Task prompt
Below are the records; copy exactly the stretch from the line containing "Zhang Xinjun at Telescope (59, 1903)" through the line containing "Planes PRO (57, 1375)", both ends included, and nothing else.

= Beginning of Section =

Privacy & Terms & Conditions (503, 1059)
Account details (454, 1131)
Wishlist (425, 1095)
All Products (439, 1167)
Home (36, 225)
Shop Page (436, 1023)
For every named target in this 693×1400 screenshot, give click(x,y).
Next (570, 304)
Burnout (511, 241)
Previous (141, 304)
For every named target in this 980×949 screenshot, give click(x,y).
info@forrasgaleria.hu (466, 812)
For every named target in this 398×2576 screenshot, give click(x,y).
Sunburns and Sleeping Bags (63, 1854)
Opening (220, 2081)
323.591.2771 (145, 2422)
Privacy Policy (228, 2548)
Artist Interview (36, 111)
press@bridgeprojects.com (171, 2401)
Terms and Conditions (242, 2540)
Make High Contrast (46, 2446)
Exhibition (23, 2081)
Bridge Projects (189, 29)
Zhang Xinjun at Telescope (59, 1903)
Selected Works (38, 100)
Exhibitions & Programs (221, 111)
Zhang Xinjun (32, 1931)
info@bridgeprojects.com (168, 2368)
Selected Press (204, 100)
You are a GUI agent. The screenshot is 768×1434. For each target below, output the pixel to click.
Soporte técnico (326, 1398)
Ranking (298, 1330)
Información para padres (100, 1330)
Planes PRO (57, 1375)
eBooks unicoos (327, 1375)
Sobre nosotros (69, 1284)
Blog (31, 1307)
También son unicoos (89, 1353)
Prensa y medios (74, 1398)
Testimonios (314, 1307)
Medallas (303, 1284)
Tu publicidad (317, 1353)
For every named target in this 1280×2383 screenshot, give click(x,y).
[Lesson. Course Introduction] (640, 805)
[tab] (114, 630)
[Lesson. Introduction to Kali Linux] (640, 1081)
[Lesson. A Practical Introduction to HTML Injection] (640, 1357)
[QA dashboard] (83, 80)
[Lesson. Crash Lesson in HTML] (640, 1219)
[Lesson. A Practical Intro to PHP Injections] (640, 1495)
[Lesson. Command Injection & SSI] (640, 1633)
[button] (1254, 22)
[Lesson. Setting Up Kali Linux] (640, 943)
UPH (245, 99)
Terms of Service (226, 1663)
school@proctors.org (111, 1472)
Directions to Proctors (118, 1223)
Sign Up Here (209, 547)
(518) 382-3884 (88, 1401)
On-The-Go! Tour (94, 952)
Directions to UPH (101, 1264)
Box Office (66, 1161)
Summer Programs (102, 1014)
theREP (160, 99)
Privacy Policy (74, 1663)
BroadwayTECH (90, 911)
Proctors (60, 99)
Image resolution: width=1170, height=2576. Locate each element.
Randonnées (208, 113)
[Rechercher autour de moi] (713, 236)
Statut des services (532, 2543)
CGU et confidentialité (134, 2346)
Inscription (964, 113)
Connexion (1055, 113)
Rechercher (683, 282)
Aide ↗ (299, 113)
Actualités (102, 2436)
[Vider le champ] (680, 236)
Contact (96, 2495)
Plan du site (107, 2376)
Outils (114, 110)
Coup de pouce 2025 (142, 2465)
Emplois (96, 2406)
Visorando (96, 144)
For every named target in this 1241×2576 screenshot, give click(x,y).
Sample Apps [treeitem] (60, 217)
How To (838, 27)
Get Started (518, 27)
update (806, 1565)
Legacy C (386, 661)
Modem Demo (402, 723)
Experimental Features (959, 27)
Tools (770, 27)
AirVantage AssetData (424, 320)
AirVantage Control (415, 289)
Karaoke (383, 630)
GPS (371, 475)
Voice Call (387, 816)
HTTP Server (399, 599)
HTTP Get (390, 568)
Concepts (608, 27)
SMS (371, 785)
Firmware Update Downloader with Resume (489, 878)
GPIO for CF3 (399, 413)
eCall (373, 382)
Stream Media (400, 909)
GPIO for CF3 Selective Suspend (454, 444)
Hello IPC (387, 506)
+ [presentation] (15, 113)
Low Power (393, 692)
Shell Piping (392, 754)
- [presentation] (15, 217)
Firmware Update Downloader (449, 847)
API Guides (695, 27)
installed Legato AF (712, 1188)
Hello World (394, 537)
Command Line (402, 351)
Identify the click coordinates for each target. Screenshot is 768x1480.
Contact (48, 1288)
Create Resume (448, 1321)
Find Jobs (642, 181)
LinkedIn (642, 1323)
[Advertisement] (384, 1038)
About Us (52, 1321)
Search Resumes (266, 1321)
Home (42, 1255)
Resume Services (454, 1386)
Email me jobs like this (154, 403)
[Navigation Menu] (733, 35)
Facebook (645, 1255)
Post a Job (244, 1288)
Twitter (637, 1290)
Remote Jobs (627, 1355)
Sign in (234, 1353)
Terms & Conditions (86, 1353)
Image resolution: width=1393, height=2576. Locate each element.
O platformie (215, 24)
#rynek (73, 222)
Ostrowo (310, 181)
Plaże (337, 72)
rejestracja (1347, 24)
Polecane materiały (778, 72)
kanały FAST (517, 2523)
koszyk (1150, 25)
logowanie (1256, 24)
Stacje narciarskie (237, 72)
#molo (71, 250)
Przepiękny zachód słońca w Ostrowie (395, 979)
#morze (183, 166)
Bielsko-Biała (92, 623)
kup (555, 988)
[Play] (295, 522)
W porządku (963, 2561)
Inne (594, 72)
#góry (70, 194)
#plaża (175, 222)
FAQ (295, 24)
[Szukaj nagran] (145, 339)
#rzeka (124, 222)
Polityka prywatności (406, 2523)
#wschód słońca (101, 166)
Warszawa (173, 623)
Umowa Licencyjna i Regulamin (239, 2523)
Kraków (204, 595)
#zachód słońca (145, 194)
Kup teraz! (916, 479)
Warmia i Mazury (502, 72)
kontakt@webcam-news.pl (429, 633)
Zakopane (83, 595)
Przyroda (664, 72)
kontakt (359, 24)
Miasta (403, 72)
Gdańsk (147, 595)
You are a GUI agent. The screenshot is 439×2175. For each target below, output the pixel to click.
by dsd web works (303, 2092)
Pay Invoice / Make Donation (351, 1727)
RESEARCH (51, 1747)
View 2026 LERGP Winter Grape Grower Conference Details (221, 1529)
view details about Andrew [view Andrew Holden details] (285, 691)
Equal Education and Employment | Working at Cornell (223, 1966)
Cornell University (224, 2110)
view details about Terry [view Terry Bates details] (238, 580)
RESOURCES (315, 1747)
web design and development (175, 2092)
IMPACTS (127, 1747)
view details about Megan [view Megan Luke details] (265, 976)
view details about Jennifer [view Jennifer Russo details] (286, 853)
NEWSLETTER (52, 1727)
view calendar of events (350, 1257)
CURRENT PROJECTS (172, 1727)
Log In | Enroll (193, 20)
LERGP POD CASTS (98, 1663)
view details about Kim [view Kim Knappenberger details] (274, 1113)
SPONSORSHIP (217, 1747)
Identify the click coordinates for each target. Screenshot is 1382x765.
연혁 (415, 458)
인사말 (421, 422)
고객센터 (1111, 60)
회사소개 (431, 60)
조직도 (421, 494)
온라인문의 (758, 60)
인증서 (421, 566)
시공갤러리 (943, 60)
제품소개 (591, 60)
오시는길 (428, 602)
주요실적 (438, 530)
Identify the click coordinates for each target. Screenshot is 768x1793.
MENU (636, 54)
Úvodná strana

= End of Section =

Solution to this exercise
Zhang Xinjun at Telescope (59, 1903)
Selected Works (38, 100)
Exhibitions & Programs (221, 111)
Zhang Xinjun (32, 1931)
info@bridgeprojects.com (168, 2368)
Selected Press (204, 100)
You are a GUI agent. The screenshot is 768×1434. For each target below, output the pixel to click.
Soporte técnico (326, 1398)
Ranking (298, 1330)
Información para padres (100, 1330)
Planes PRO (57, 1375)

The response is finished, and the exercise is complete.